◆ WHAT TO WORK ON ◆
Search the data below for the string "left" and copy all lines where it shows up.

── MATERIAL PROVIDED

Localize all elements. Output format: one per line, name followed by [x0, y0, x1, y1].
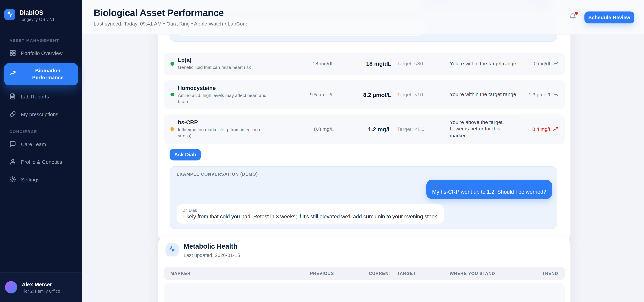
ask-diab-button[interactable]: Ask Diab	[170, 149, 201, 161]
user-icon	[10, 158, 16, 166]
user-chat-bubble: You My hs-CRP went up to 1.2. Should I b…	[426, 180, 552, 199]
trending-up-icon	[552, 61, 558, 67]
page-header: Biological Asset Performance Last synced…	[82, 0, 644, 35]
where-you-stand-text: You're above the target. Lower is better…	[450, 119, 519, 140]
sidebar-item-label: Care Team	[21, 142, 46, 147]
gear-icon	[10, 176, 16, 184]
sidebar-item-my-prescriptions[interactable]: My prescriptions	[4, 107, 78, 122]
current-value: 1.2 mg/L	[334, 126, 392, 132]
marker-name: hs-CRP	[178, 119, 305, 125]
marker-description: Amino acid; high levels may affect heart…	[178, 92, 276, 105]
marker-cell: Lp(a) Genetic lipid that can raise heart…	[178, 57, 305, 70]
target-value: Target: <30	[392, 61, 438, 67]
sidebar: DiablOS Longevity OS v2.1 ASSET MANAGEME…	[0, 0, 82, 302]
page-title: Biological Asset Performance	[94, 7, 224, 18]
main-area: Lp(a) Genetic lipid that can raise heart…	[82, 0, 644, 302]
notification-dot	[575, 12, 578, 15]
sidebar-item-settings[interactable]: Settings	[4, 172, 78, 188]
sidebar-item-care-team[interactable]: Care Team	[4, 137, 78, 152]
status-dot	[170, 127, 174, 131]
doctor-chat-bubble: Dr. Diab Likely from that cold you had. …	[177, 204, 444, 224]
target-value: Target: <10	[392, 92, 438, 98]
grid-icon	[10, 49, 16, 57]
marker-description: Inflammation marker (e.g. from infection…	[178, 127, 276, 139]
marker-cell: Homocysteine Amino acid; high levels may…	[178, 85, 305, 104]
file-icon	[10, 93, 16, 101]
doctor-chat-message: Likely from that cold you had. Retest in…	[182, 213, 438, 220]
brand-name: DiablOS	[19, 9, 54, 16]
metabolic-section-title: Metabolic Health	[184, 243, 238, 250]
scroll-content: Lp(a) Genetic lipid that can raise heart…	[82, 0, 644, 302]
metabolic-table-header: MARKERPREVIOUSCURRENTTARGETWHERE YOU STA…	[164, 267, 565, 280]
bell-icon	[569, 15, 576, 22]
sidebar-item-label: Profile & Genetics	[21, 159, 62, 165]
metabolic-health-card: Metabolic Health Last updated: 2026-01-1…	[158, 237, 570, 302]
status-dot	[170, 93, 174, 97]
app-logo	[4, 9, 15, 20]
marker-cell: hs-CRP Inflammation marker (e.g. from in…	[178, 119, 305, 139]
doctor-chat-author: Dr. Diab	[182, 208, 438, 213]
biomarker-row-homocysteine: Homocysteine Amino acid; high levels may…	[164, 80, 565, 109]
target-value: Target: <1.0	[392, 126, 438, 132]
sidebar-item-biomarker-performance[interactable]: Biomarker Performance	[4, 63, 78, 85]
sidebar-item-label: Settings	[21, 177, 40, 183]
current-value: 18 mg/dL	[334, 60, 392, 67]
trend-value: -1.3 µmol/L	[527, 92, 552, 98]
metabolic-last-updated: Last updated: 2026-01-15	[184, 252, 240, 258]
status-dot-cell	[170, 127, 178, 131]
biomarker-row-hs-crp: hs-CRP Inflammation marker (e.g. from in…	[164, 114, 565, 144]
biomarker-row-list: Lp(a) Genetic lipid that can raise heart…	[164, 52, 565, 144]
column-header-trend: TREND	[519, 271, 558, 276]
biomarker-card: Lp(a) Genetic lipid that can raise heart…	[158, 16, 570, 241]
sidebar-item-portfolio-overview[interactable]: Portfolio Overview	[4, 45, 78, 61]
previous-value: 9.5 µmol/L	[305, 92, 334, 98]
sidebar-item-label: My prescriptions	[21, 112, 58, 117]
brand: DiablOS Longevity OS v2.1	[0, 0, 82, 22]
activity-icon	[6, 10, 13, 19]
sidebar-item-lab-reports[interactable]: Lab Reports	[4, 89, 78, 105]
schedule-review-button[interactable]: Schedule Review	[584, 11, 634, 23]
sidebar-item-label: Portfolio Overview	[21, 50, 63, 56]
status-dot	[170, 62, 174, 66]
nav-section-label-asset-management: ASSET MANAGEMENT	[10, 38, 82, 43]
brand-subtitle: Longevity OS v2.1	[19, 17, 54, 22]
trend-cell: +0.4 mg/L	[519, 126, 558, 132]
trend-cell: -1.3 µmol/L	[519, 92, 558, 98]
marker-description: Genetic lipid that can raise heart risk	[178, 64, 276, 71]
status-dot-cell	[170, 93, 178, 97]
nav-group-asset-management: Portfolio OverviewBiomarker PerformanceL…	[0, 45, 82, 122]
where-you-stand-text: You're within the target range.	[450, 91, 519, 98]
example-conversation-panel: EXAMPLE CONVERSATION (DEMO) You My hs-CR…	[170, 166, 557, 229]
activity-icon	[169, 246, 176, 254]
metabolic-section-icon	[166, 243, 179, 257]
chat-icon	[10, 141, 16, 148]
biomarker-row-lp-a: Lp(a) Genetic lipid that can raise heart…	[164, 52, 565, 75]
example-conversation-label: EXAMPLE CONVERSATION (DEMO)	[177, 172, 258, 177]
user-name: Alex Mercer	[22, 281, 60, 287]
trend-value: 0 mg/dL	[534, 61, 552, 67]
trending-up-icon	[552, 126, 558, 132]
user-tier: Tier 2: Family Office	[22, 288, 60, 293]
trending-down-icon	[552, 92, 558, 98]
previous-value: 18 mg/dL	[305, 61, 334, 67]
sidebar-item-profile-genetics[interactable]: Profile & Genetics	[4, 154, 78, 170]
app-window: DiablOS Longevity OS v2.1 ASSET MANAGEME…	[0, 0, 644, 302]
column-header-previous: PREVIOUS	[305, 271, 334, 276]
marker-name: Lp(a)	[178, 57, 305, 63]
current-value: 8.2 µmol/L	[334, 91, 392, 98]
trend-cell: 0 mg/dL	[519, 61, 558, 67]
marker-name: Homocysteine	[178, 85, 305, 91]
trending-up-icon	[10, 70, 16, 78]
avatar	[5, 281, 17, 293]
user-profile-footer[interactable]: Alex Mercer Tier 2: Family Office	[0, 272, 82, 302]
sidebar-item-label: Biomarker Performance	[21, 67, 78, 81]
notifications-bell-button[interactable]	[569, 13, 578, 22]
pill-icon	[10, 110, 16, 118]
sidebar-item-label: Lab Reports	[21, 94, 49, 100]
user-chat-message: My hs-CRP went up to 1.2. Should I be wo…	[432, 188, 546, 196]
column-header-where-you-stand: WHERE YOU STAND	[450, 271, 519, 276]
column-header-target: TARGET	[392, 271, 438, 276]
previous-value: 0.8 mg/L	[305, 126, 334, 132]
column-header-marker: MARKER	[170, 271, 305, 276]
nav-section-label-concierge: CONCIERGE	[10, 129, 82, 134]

────
── MATERIAL PROVIDED

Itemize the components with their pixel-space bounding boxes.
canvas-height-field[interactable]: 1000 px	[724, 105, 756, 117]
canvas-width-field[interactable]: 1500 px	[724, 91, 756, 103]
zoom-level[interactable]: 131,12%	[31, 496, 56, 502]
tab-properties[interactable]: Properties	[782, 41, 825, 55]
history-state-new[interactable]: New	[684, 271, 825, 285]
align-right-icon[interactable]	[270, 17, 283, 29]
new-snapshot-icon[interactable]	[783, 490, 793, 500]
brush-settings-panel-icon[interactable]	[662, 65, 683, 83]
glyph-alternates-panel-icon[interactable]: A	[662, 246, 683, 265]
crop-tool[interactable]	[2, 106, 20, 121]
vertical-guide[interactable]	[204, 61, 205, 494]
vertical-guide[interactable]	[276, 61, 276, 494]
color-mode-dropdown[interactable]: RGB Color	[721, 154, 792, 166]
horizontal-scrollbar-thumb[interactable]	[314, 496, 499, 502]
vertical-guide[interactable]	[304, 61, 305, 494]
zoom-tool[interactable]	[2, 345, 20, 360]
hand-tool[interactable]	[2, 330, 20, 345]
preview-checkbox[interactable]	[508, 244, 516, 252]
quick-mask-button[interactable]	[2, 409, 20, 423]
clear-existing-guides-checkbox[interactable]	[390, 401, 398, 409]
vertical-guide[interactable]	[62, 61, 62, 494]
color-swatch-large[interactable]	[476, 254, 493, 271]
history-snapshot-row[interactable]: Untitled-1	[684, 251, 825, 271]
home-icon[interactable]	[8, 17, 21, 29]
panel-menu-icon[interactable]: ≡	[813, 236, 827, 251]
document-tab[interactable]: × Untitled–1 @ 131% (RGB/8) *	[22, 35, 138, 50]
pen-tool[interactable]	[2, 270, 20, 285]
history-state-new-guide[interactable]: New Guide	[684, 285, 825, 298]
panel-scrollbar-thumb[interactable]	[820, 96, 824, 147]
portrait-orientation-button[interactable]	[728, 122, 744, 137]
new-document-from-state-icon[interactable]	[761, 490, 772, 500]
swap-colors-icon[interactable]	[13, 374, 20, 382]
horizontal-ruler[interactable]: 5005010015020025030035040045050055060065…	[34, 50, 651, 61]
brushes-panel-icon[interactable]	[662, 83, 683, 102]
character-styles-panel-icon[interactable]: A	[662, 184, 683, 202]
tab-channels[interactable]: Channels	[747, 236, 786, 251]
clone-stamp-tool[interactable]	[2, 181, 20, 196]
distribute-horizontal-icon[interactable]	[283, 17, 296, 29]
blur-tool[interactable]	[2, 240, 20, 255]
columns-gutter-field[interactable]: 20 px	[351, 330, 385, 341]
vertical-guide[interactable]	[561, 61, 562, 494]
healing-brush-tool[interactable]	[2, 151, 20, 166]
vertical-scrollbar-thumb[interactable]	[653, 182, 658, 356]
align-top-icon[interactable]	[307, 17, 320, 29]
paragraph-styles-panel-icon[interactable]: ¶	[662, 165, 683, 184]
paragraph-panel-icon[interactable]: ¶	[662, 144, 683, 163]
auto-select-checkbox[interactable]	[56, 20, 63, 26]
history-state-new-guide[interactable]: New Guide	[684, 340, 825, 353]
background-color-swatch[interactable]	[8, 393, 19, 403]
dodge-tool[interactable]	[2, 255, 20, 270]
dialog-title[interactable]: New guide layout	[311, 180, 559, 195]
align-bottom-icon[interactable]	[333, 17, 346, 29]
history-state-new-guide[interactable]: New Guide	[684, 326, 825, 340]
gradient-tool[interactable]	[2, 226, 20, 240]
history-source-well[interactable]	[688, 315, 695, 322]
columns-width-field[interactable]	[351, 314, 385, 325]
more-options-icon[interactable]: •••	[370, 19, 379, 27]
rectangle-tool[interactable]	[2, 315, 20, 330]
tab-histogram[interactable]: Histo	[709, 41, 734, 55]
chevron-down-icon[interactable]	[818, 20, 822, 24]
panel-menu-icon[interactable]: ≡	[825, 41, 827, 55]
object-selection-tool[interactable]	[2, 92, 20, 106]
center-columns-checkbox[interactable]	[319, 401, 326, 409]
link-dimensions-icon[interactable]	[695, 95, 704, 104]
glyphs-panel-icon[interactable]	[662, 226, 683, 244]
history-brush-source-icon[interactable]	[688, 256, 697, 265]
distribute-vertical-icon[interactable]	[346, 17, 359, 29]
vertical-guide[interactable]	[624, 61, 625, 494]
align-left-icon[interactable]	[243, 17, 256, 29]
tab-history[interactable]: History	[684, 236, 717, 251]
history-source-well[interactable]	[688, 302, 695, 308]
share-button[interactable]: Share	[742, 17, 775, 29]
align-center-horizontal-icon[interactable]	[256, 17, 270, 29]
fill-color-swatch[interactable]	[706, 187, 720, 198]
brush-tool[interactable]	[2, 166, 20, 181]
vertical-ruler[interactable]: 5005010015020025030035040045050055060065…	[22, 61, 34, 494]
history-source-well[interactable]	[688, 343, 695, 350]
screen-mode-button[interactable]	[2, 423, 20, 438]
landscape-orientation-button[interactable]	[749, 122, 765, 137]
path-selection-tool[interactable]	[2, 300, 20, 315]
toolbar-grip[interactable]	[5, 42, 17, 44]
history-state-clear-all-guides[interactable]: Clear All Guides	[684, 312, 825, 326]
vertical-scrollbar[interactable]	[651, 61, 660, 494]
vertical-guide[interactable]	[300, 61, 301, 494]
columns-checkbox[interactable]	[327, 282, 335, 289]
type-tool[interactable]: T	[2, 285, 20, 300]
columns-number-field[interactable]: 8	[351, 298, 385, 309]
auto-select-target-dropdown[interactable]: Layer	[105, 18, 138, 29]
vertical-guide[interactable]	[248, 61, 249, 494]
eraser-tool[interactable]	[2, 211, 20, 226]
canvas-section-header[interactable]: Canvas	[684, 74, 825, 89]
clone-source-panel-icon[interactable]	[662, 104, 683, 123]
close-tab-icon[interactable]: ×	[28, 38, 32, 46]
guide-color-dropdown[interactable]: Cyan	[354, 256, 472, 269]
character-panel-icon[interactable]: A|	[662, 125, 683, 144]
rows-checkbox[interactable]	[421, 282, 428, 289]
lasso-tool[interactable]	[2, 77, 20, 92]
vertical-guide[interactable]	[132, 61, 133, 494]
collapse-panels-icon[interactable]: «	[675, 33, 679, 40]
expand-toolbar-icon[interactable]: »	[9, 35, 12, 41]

────
── MATERIAL PROVIDED

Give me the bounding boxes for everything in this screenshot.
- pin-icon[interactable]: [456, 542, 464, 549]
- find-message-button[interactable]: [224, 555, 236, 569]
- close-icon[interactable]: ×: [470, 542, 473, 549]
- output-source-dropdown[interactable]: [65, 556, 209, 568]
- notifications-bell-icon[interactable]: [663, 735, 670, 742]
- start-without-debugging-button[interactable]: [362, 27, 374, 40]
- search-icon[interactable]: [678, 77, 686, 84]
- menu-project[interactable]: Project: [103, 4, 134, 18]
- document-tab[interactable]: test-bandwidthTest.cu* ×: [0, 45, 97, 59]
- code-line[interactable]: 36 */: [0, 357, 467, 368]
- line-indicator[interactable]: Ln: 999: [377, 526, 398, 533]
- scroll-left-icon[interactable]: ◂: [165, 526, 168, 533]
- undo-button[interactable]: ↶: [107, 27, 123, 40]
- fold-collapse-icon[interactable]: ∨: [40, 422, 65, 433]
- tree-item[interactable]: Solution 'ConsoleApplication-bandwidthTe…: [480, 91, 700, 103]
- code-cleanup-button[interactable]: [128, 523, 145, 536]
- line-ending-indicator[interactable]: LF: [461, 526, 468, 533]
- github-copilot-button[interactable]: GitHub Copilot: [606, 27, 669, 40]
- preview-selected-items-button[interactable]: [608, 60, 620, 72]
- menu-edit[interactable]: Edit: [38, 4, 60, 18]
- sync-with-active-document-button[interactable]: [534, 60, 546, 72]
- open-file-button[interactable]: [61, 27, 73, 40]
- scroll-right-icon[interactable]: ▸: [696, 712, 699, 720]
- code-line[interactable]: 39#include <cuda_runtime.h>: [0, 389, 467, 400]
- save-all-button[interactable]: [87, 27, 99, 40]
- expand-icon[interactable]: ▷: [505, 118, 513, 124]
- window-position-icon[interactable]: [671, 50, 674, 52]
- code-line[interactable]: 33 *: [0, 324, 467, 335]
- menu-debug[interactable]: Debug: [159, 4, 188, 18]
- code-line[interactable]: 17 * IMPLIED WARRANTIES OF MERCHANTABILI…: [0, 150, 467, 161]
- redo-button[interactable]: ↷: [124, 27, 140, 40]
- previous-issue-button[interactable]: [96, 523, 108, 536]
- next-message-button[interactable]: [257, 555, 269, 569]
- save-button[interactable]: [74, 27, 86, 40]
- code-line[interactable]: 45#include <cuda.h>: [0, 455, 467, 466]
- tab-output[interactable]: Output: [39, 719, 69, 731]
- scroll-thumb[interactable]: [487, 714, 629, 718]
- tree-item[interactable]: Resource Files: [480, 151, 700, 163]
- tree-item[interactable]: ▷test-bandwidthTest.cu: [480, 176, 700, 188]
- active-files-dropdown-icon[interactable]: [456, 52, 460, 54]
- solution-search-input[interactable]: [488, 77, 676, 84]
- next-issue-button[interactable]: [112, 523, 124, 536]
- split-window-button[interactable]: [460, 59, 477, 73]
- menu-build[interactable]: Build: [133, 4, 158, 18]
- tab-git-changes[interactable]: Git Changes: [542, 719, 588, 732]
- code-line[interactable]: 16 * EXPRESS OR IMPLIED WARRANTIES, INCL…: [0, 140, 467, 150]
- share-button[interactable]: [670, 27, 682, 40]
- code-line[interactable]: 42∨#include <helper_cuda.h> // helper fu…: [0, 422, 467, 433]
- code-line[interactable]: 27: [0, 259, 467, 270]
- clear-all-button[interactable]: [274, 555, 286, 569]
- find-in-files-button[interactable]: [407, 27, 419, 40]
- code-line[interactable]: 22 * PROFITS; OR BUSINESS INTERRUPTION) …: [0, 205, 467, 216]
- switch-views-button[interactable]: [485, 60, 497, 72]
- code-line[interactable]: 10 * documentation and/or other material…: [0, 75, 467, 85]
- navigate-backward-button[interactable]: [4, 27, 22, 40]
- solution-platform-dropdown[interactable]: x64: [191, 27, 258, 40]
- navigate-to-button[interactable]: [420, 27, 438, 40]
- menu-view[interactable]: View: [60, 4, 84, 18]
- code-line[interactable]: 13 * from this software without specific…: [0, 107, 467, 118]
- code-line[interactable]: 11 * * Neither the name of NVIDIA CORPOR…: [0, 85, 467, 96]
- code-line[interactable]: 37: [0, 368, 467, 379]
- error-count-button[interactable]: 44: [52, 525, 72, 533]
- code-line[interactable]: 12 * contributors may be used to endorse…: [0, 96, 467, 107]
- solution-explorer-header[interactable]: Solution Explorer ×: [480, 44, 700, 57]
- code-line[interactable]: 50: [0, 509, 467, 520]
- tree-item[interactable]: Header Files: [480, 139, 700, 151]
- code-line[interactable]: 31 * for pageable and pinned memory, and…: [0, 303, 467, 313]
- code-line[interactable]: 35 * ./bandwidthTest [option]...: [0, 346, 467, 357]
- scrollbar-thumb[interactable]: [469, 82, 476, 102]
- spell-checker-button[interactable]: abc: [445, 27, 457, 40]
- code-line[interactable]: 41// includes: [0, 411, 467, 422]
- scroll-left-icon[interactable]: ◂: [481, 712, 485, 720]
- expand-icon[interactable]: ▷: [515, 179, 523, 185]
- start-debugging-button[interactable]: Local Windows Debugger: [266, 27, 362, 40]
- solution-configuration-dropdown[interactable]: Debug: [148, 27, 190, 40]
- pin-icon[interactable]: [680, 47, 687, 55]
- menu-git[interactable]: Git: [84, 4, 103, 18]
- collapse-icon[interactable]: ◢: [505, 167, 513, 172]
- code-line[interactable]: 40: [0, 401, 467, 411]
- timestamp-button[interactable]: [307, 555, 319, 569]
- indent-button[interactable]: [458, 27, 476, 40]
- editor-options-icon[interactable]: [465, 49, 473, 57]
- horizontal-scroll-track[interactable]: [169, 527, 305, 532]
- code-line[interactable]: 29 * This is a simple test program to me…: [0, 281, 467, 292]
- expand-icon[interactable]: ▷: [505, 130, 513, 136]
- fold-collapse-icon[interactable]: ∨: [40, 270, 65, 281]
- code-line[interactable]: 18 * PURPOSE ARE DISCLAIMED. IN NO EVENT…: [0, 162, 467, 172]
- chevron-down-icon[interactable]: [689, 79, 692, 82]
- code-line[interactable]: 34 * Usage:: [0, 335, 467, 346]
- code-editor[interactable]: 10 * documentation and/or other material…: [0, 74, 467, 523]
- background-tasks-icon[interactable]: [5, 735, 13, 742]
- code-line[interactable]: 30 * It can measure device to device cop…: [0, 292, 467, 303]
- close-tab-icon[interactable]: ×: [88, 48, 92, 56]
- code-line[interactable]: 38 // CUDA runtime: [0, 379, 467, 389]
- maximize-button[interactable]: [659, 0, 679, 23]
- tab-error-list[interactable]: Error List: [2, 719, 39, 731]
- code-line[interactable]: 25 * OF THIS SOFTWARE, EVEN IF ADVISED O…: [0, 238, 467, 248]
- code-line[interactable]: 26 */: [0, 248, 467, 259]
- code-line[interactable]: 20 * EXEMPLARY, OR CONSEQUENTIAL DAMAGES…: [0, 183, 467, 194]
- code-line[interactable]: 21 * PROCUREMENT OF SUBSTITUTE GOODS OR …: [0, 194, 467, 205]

────

◆ EXERCISE SOLUTION ◆
align-left-icon[interactable]	[243, 17, 256, 29]
- scroll-left-icon[interactable]: ◂: [165, 526, 168, 533]
- scroll-left-icon[interactable]: ◂: [481, 712, 485, 720]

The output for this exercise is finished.